**Aim of the exercise**
Report each line below that carries the word "covid".

>>>>>

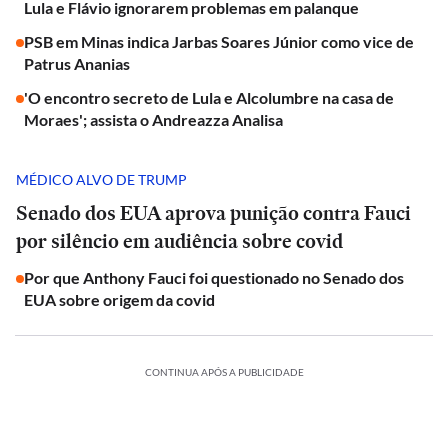
Lula e Flávio ignorarem problemas em palanque
PSB em Minas indica Jarbas Soares Júnior como vice de
Patrus Ananias
'O encontro secreto de Lula e Alcolumbre na casa de
Moraes'; assista o Andreazza Analisa
MÉDICO ALVO DE TRUMP
Senado dos EUA aprova punição contra Fauci
por silêncio em audiência sobre covid
Por que Anthony Fauci foi questionado no Senado dos
EUA sobre origem da covid
CONTINUA APÓS A PUBLICIDADE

<<<<<

**Exercise solution**
por silêncio em audiência sobre covid
EUA sobre origem da covid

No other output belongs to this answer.